Published: 5 May 2011

Abstract

Background

Previous studies of predictors of end-stage renal disease (ESRD) have limitations: (1) some focused on patients with clinically recognized chronic kidney disease (CKD); (2) others identified population-based patients who developed ESRD, but lacked earlier baseline clinical measures to predict ESRD. Our study was designed to address these limitations and to identify the strength and precision of characteristics that might predict ESRD pragmatically for decision-makers--as measured by the onset of renal replacement therapy (RRT).

Methods

We conducted a population-based, retrospective case-control study of patients who developed ESRD and started RRT. We conducted the study in a health maintenance organization, Kaiser Permanente Northwest (KPNW).
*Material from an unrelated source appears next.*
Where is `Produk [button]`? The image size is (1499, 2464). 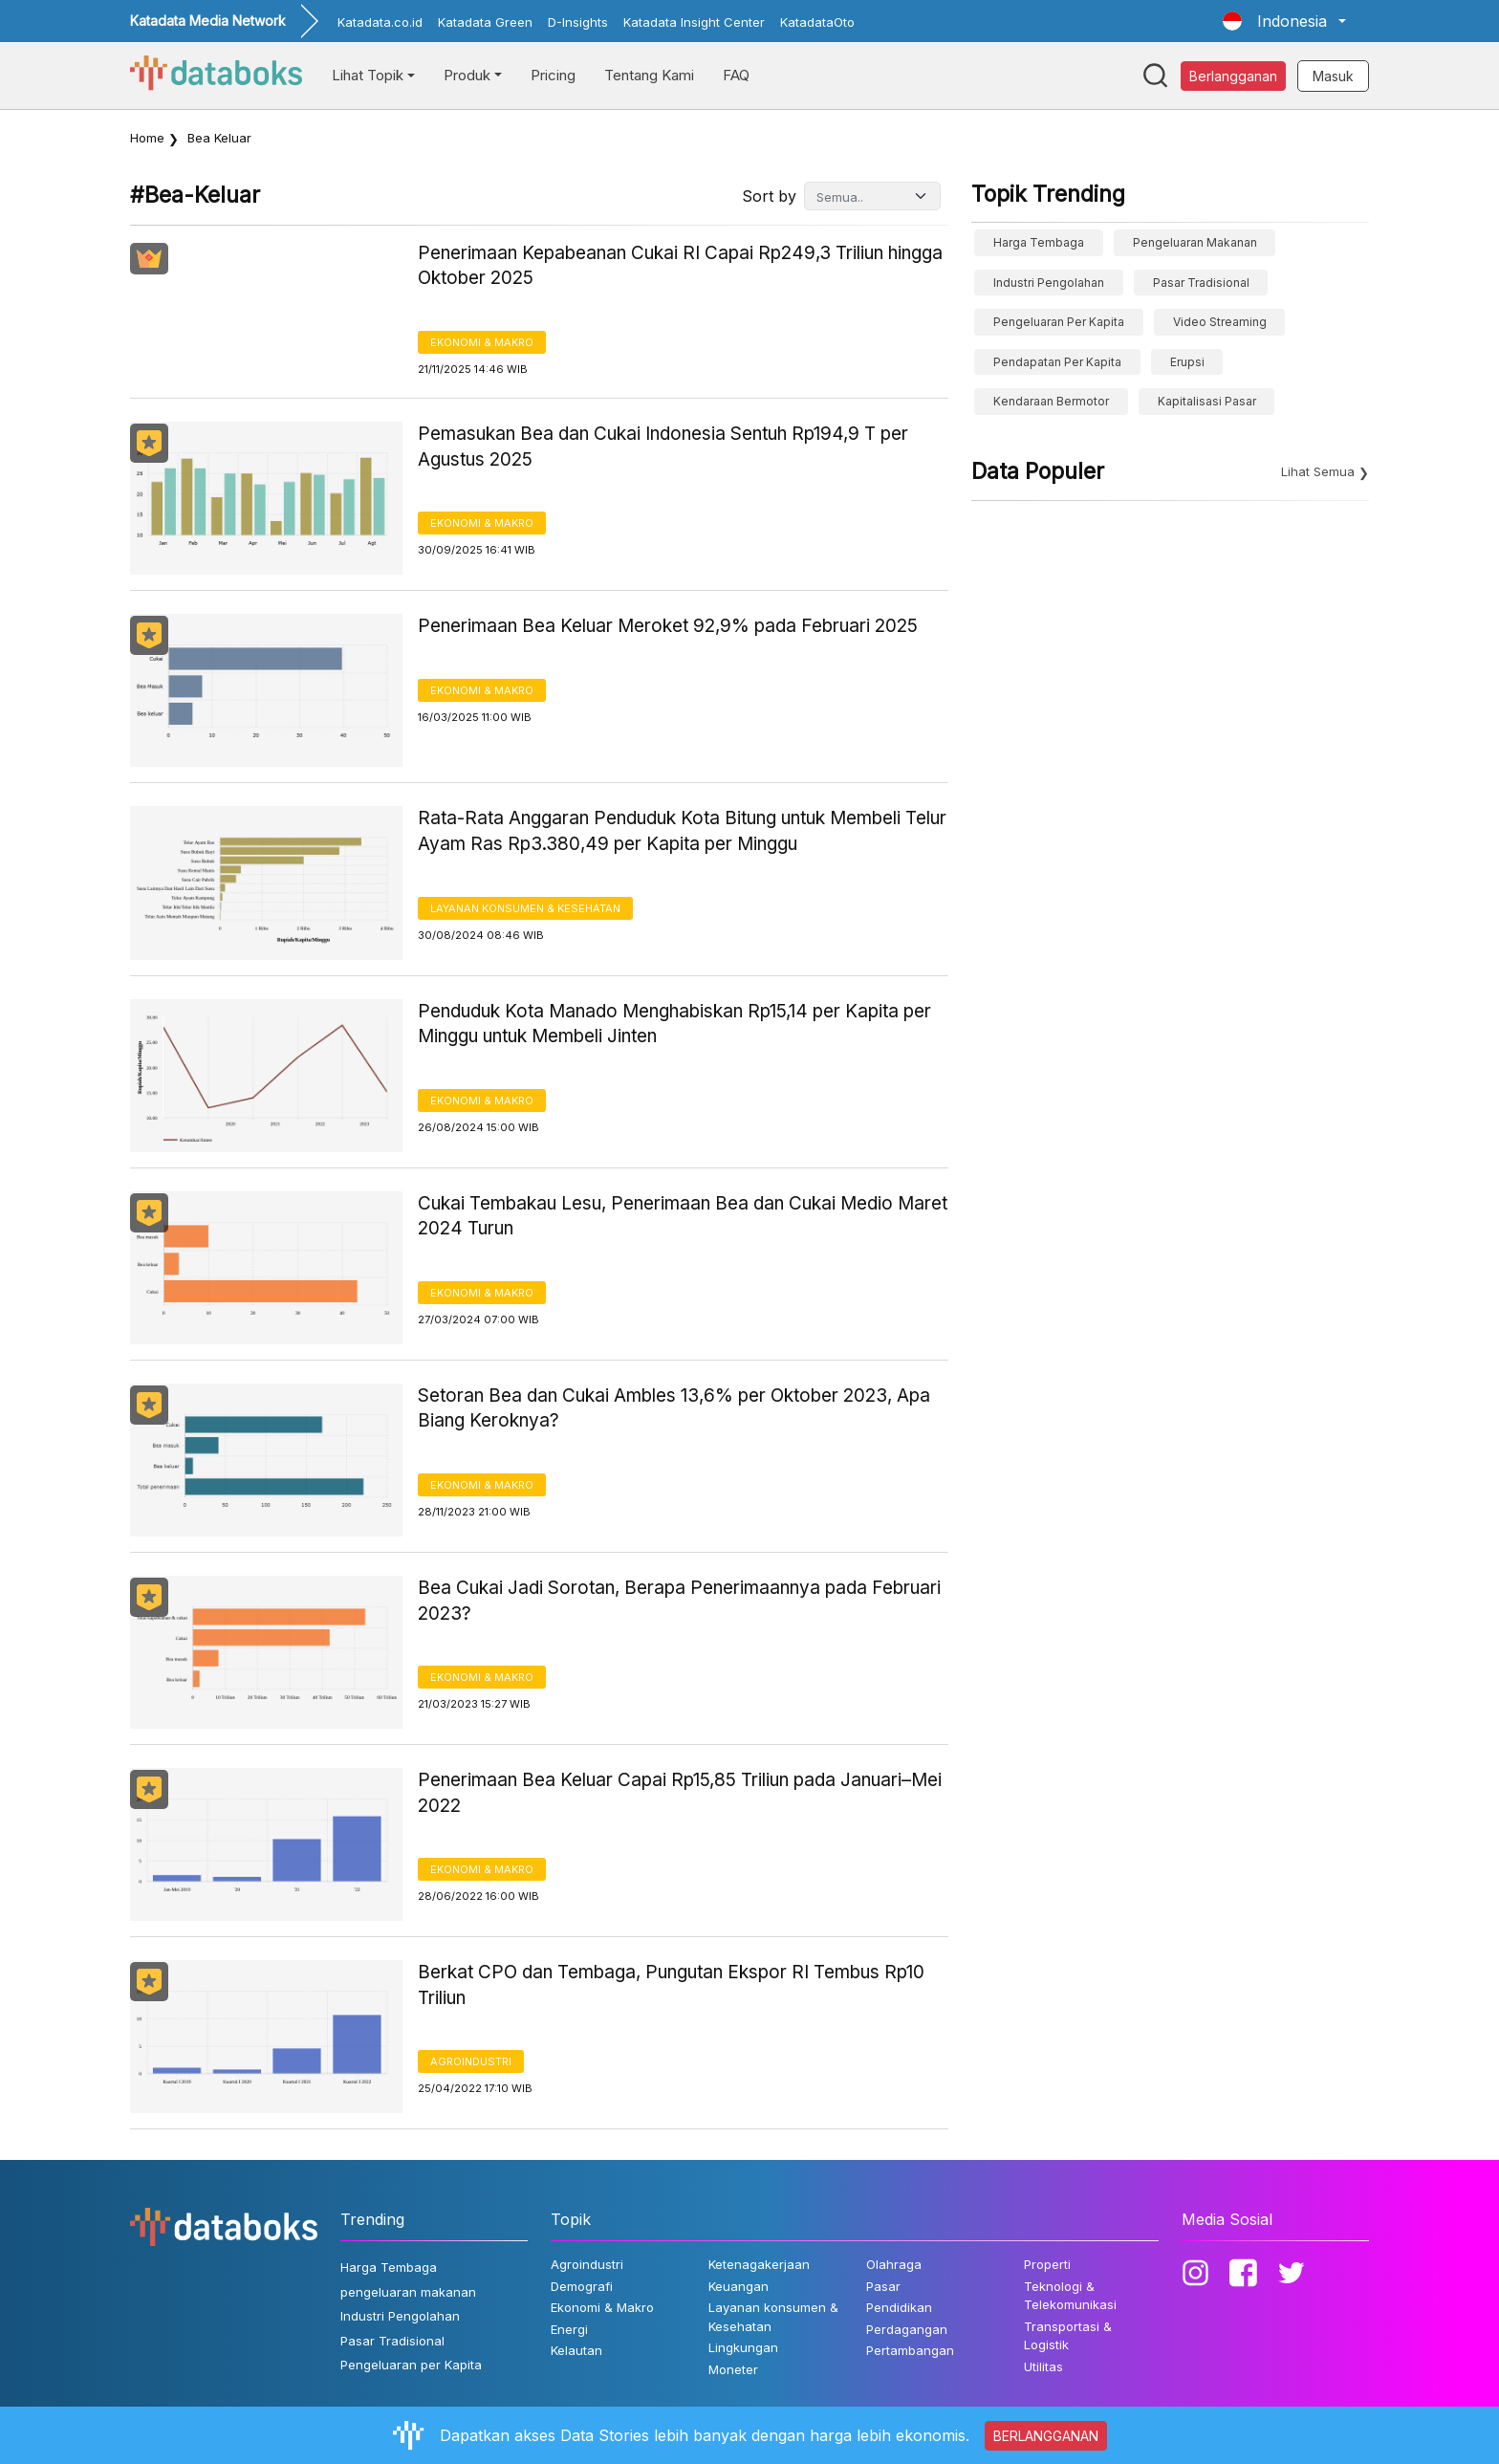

The case-control study was nested within the adult population of KPNW members who were enrolled during 1999, the baseline period. Cases and their matched controls were identified from January 2000 through December 2004. We evaluated baseline clinical characteristics measured during routine care by calculating the adjusted odds ratios and their 95% confidence intervals after controlling for matching characteristics: age, sex, and year.

Results

The rate of RRT in the cohort from which we sampled was 58 per 100,000 person-years (95% CI, 53 to 64). After excluding patients with missing data, we analyzed 350 cases and 2,114 controls. We identified the following characteristics that predicted ESRD with odds ratios ≥ 2.0: eGFR<60 mL/min/1.73 m2 (OR = 20.5; 95% CI, 11.2 to 37.3), positive test for proteinuria (OR = 5.0; 95% CI, 3.5 to 7.1), hypertension (OR = 4.5; 95% CI, 2.5 to 8.0), gout/positive test for uric acid (OR = 2.5; 95% CI, 1.8 to 3.5), peripheral vascular disease (OR = 2.2; 95% CI, 1.4 to 3.6), congestive heart failure (OR = 2.1; 95% CI, 1.4 to 3.3), and diabetes (OR = 2.1; 95% CI, 1.5 to 2.9).

Conclusions

The clinical characteristics needed to predict ESRD--for example, to develop a population-based, prognostic risk score--were often documented during routine care years before patients developed ESRD and required RRT.